Глава 57

« Wen Cheng, Yan Luan t'a même acheté des fruits. En manger t'aidera à guérir plus vite », dit Yao Xingwei.

« Wen Cheng », allait poursuivre He Haobo, mais sa bouche trembla à plusieurs reprises, alors il s'arrêta de parler et se contenta d'un salut sec : « Je vous souhaite un prompt rétablissement. »

Wen Cheng : ......

« Frère Qi, j'ai envie de manger du canard laqué, peux-tu aller m'en acheter ? »

Les personnes présentes n'ont pu s'empêcher de rester bouche bée. Est-ce ainsi qu'on parle à un magnat des affaires

?

Wen Qi retira sa main qui avait ameubli la terre sur la tête de Wen Cheng, fredonna en signe d'approbation et jeta un coup d'œil aux amis de Wen Cheng, son léger mécontentement à peine perceptible.

« Qu'est-ce que tu aimerais manger ? Je t'offre tout. »

Le reste de la foule secoua la tête à l'unisson.

Je n'ose pas le manger !

Note de l'auteur

:

Merci pour votre soutien, mes chéris ! *bisou*

Chapitre 63 Loi de la Fraternité

Finalement, Wen Qi, portant en lui le souhait de Wen Cheng de manger du canard laqué, sortit de la chambre 502.

Dans la pièce, tous, sauf Wen Cheng, poussèrent un soupir de soulagement et applaudirent ce dernier.
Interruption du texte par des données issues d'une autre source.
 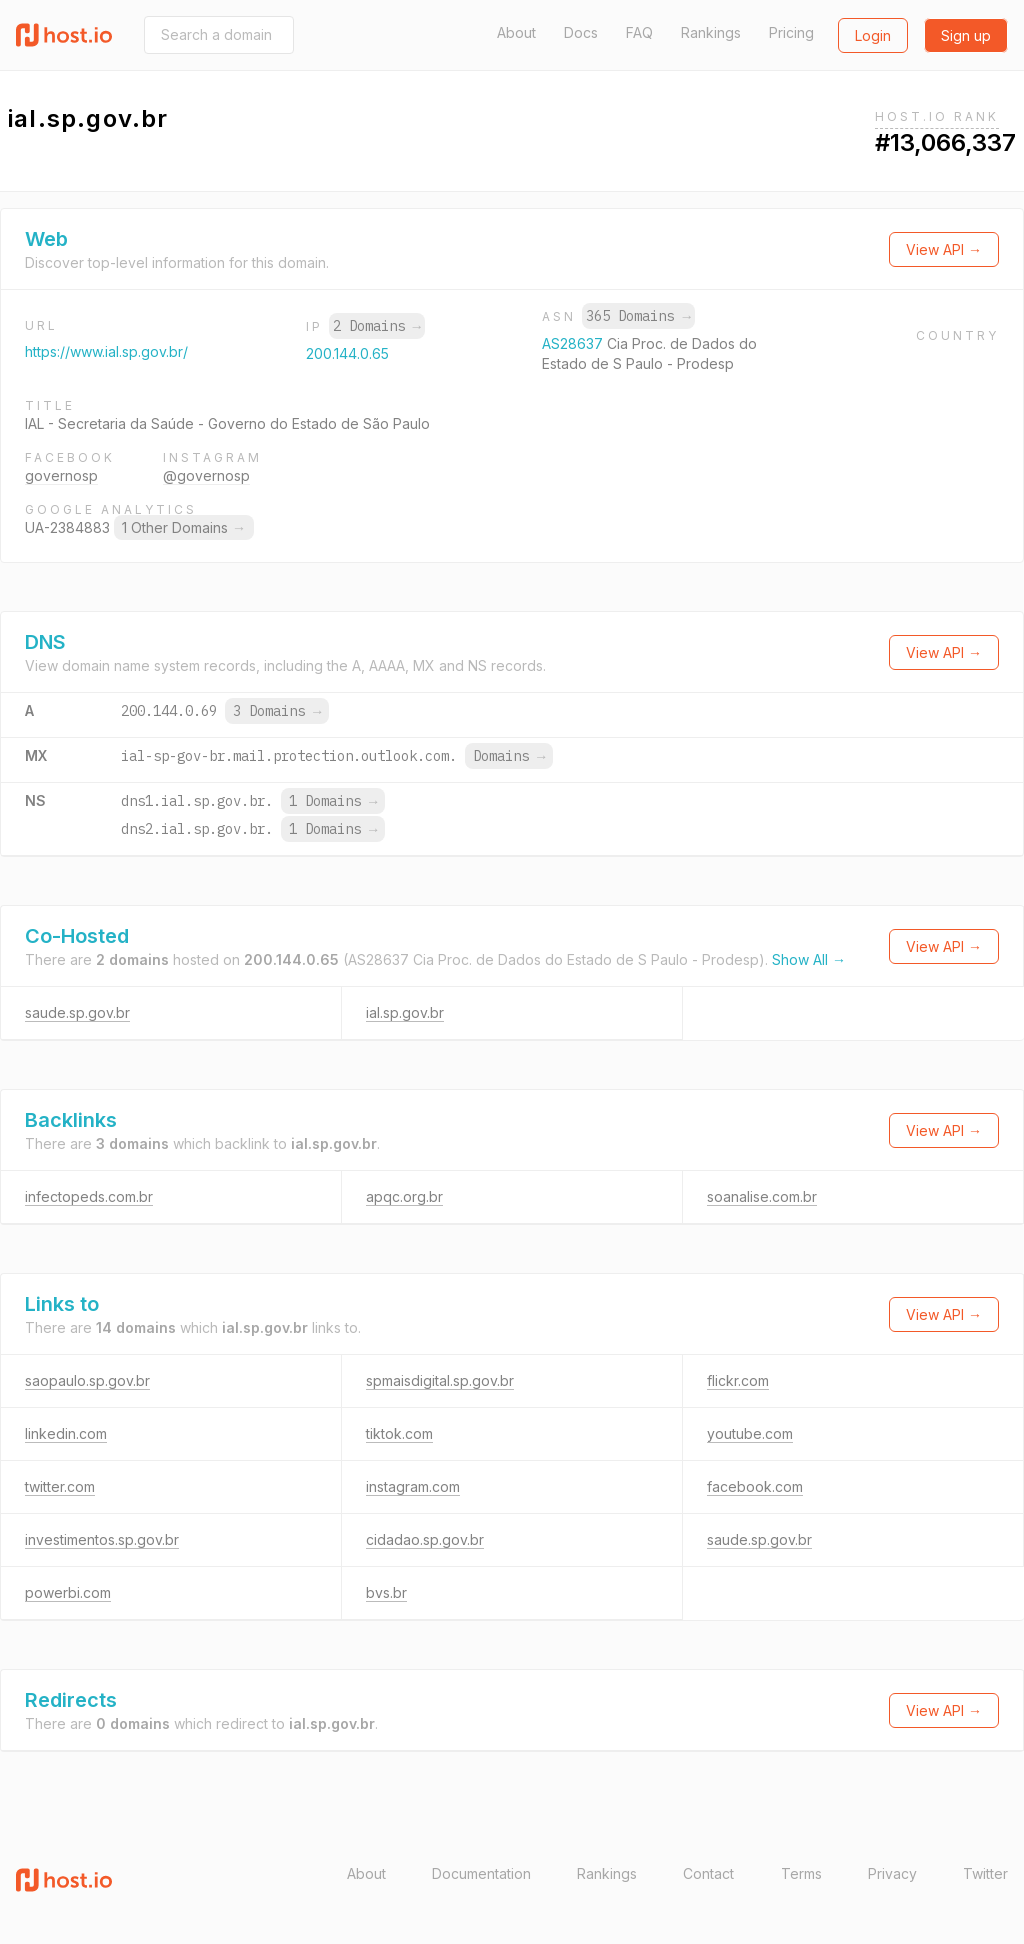 What do you see at coordinates (68, 1592) in the screenshot?
I see `powerbi.com` at bounding box center [68, 1592].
Qui aurait cru que le garçon, d'ordinaire si sage en leur présence, puisse se montrer aussi indiscipliné devant le grand patron ? En résumé, Wen Cheng était un peu le grand patron à moitié.

« Ouf, je peux enfin parler normalement. Chengcheng, l'aura de ton frère est vraiment difficile à gérer pour le commun des mortels », dit Gu Yuning la première à se détendre, allongée sur le canapé sans la moindre retenue.

« Chengcheng, c'est forcément toi ! Tu oses parler ainsi à quelqu'un comme le président Wen ! » Yao Xingwei ne mâchait pas ses mots !

Puis Wen Cheng commença à lui faire des clins d'œil frénétiques.

Tu ne vois pas que Yan Luan est toujours là ?!

Yao Xingwei se tut aussitôt, l'air d'avoir commis une faute, et se réfugia dans un coin, les mains jointes.

Gu Yuning était quelque peu déconcertée par l'atmosphère soudainement pesante.

Au lieu de cela, Yan Luan, qui n'aurait pas dû être le plus calme, se leva, déposa le panier de fruits qu'il tenait sur la table de chevet de Wen Cheng et dit d'un ton des plus sereins : « Oncle Zhao m'a dit il y a longtemps que je comprenais le travail que vous m'aviez confié. Je vous suis surtout reconnaissant de m'avoir donné une chance de survivre alors que j'étais dans une situation extrêmement difficile. »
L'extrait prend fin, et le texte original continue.